* Exercise: Reproduce the records below exactly as they appear.
═══ Data provided ═══
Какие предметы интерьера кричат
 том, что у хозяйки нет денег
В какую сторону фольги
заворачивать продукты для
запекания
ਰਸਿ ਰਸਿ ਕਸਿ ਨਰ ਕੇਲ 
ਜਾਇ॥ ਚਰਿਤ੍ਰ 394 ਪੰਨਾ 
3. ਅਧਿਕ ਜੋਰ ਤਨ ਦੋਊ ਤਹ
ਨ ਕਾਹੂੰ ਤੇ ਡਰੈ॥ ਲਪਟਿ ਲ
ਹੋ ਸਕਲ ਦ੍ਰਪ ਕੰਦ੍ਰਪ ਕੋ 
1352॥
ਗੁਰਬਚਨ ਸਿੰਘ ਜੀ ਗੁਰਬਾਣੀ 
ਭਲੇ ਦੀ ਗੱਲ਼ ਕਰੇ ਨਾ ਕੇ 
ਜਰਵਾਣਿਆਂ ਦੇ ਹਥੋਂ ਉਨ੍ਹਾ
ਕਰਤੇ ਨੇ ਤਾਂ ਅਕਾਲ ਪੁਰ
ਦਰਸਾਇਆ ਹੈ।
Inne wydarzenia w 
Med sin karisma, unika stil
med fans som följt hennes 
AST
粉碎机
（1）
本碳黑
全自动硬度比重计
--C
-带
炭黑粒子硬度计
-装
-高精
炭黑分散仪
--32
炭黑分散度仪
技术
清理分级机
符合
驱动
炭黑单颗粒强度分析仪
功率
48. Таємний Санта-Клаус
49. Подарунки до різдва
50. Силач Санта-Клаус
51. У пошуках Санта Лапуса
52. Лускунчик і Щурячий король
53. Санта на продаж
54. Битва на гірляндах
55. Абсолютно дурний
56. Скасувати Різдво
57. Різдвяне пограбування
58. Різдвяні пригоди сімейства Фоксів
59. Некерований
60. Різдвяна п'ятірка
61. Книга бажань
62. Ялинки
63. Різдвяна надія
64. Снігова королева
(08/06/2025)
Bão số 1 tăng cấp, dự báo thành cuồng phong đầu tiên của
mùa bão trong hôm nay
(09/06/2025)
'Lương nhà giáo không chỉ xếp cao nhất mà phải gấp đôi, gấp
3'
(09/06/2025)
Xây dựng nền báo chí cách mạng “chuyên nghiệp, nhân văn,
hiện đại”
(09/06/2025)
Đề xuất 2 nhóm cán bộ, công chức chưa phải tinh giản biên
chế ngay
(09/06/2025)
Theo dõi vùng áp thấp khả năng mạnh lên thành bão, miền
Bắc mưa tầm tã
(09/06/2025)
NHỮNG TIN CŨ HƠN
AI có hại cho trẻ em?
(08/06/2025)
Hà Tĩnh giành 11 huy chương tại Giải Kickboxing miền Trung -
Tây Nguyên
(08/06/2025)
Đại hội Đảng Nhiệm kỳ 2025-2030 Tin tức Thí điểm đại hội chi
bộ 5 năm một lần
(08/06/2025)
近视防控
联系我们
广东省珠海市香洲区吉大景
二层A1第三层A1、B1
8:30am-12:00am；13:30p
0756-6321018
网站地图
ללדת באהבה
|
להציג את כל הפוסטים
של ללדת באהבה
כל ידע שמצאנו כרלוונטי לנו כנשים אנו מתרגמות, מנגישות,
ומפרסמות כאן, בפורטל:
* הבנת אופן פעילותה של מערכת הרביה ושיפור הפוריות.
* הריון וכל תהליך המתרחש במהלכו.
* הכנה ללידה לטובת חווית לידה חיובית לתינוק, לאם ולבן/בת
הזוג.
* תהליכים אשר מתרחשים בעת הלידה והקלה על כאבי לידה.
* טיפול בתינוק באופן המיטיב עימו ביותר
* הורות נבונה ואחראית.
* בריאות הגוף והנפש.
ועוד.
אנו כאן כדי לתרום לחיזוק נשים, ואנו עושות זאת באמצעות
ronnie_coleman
═══
* Solution for this exercise:
Какие предметы интерьера кричат
 том, что у хозяйки нет денег
В какую сторону фольги
заворачивать продукты для
запекания
ਰਸਿ ਰਸਿ ਕਸਿ ਨਰ ਕੇਲ 
ਜਾਇ॥ ਚਰਿਤ੍ਰ 394 ਪੰਨਾ 
3. ਅਧਿਕ ਜੋਰ ਤਨ ਦੋਊ ਤਹ
ਨ ਕਾਹੂੰ ਤੇ ਡਰੈ॥ ਲਪਟਿ ਲ
ਹੋ ਸਕਲ ਦ੍ਰਪ ਕੰਦ੍ਰਪ ਕੋ 
1352॥
ਗੁਰਬਚਨ ਸਿੰਘ ਜੀ ਗੁਰਬਾਣੀ 
ਭਲੇ ਦੀ ਗੱਲ਼ ਕਰੇ ਨਾ ਕੇ 
ਜਰਵਾਣਿਆਂ ਦੇ ਹਥੋਂ ਉਨ੍ਹਾ
ਕਰਤੇ ਨੇ ਤਾਂ ਅਕਾਲ ਪੁਰ
ਦਰਸਾਇਆ ਹੈ।
Inne wydarzenia w 
Med sin karisma, unika stil
med fans som följt hennes 
AST
粉碎机
（1）
本碳黑
全自动硬度比重计
--C
-带
炭黑粒子硬度计
-装
-高精
炭黑分散仪
--32
炭黑分散度仪
技术
清理分级机
符合
驱动
炭黑单颗粒强度分析仪
功率
48. Таємний Санта-Клаус
49. Подарунки до різдва
50. Силач Санта-Клаус
51. У пошуках Санта Лапуса
52. Лускунчик і Щурячий король
53. Санта на продаж
54. Битва на гірляндах
55. Абсолютно дурний
56. Скасувати Різдво
57. Різдвяне пограбування
58. Різдвяні пригоди сімейства Фоксів
59. Некерований
60. Різдвяна п'ятірка
61. Книга бажань
62. Ялинки
63. Різдвяна надія
64. Снігова королева
(08/06/2025)
Bão số 1 tăng cấp, dự báo thành cuồng phong đầu tiên của
mùa bão trong hôm nay
(09/06/2025)
'Lương nhà giáo không chỉ xếp cao nhất mà phải gấp đôi, gấp
3'
(09/06/2025)
Xây dựng nền báo chí cách mạng “chuyên nghiệp, nhân văn,
hiện đại”
(09/06/2025)
Đề xuất 2 nhóm cán bộ, công chức chưa phải tinh giản biên
chế ngay
(09/06/2025)
Theo dõi vùng áp thấp khả năng mạnh lên thành bão, miền
Bắc mưa tầm tã
(09/06/2025)
NHỮNG TIN CŨ HƠN
AI có hại cho trẻ em?
(08/06/2025)
Hà Tĩnh giành 11 huy chương tại Giải Kickboxing miền Trung -
Tây Nguyên
(08/06/2025)
Đại hội Đảng Nhiệm kỳ 2025-2030 Tin tức Thí điểm đại hội chi
bộ 5 năm một lần
(08/06/2025)
近视防控
联系我们
广东省珠海市香洲区吉大景
二层A1第三层A1、B1
8:30am-12:00am；13:30p
0756-6321018
网站地图
ללדת באהבה
|
להציג את כל הפוסטים
של ללדת באהבה
כל ידע שמצאנו כרלוונטי לנו כנשים אנו מתרגמות, מנגישות,
ומפרסמות כאן, בפורטל:
* הבנת אופן פעילותה של מערכת הרביה ושיפור הפוריות.
* הריון וכל תהליך המתרחש במהלכו.
* הכנה ללידה לטובת חווית לידה חיובית לתינוק, לאם ולבן/בת
הזוג.
* תהליכים אשר מתרחשים בעת הלידה והקלה על כאבי לידה.
* טיפול בתינוק באופן המיטיב עימו ביותר
* הורות נבונה ואחראית.
* בריאות הגוף והנפש.
ועוד.
אנו כאן כדי לתרום לחיזוק נשים, ואנו עושות זאת באמצעות
ronnie_coleman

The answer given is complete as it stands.